Узкий, сплошь застекленный коридор, предназначенный только для медиков и — изредка — сплошь накрытых тканью каталок, соединяет наш терапевтическо-хирургический корпус с раковым. Туда мне нет ходу, там я могу лишь подглядывать.
Потому что там одни дети.
Их везут сюда со всей страны в тупой надежде исправить неисправимое и отклонить рок. Мы удобно устроились, потому что наши специалисты могут дополнительно подработать на консультациях, а наши няньки — помочь в уборке. Добровольцы (их именуют модным словом «волонтеры») и священники там свои.
После отца Георгия я прекратил туда просачиваться и смотреть в щелку, даже подслушивать. Он мне почти нравился: был похож на меня тем, что умел вбирать в себя заразу, только я делаю это вместе с большим количеством крови, а он всухую, так сказать. И о своем уникальном таланте не подозревал нисколько — пока в конце концов не вобрал в себя уйму этой пакости и не помер от той же болезни, что и его малая паства.
Нет, туда я больше не ходок, да и надобности нет.
Этот паренек попадал в раковый центр уже трижды. Вначале его ставили на ноги в детском корпусе, а в четвертый раз приблатненный папаша выдрал для него шикарный отдельный бокс по нашу сторону коридора, прямо в его начале. Сыну шестнадцать лет, как-никак. Переходный возраст: из отрочества во взрослость. Переходное пребывание — между местом надежды и обиталищем безысходности.

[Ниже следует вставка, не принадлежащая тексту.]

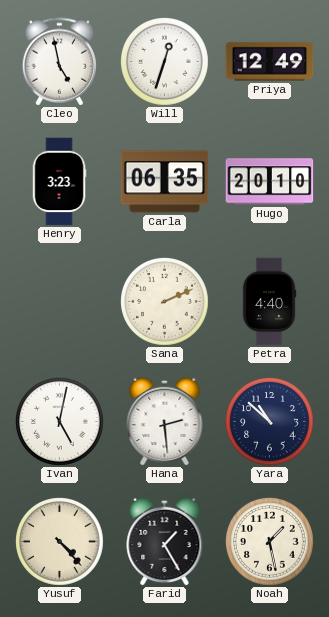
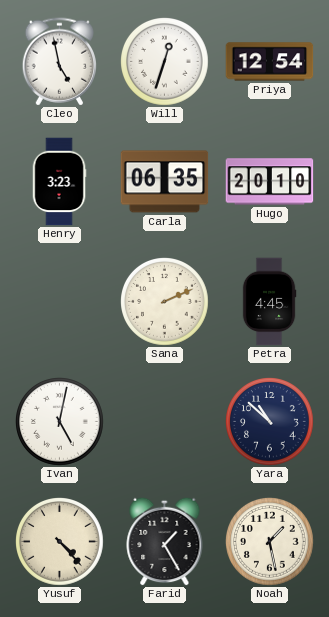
Priya: 12:49 -> 12:54
Petra: 4:40 -> 4:45
Hana: 2:29 -> none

Ибо для него уже нет иного исхода, кроме смерти, и все это понимают, кроме его дикобразного отца. Не уверен, что отец его любит — просто жалеет расстаться с дорогим имуществом, на поддержание которого убухано столько бабок. С наследным принцем всего воровского отребья.
Сюда я хожу исключительно в сытом состоянии. Как они говорят, «хорошо нажратым». Они — это два тупоголовых богатыря косая сажень в плечах, иначе — амбалов два на два, что дежурят перед дверью. За те деньги, что папаша им дает, он мог бы принанять десяток сиделок получше той, что только и умеет, что махаться с ними по очереди на черной лестнице. Вот и сейчас один на страже, другой в резерве. Я незаметно, как туман, проскальзываю в палату — вот мы и здесь, почтенные.
Сашка распростерт на ложе: под шелковым стеганым одеялом совсем плоско, профиль костяной, роскошные белокурые волосы, нимало не нарушенные «химией», раскинулись по всей подушке, фиалковые глаза полуприкрыты. «Белее лилий, тоньше горностая», пропел бы сейчас король Анри Четвертый, заново переписав свою оду к прекрасной Габриэли (и — «последнее прости»).